Although the Criminal Code state there there are three possible sentences for a dangerous offender — indeterminate, long-term, and determinate — courts have misinterpreted a clause that says indeterminate is the default, Botting says. It means to avoid an indeterminate sentence, an accused person has to prove he has future treatment prospects that will reduce the risk of him reoffending.

“The Supreme Court turned the legislation on its head,” says Botting. “Now, the judge has to look first at whether or not a determinate sentence will pass muster and whether it will control the issue of the individual. If he’s not going to be controlled by a determinate sentence, then you look at a long-term sentence, then finally you look at the indeterminate sentence.

“The other thing that judgment stands for is the court said treatment should be a factor at the determination stage. The risk assessment should include that.”

  • The whole parole-board review process has to be changed, Botting argues. Parole boards should be supervised and have a panel of three rather than two when looking at dangerous offender cases, he says.
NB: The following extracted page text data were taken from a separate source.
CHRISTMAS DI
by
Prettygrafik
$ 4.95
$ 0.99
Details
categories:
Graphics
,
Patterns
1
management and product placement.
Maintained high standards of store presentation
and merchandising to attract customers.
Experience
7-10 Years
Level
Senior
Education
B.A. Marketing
“An indeterminate sentence is in some ways worse than a life sentence,” Botting says. “You’re entirely at the mercy of the parole board and they get the information from the file, which is new to them, and they’re usually pretty unforgiving.”
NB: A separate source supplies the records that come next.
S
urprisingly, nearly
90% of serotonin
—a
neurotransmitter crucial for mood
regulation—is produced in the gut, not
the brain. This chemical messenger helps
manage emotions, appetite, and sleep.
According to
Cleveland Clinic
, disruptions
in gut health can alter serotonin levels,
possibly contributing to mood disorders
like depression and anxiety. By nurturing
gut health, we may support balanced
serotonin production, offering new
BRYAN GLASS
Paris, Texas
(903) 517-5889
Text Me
Dr. Botting is working on the book with lawyer Eric Purtzki and PhD candidate Alison Yule.

“We’re going to pinpoint the sections starting at 752 all the way to the end of part 24 of the Criminal Code and analyze every clause and how it’s been treated by the courts,” Botting says. “We’ve copied every single case that has come down. I’ve made out the skeleton of the book and we’re filling in the blanks now.”

The audience for the book will be lawyers, judges, academics, and law students, for whom it is expected to become an assigned text, says Botting, who received his PhD in law from U.B.C. in 2004. Since then, he has written several books on the law, including texts on extradition, wrongful conviction and civil liberties.

“This will be the first book to analyze systematically every paragraph of the dangerous offender legislation. And it’ll be right up to date,” he says.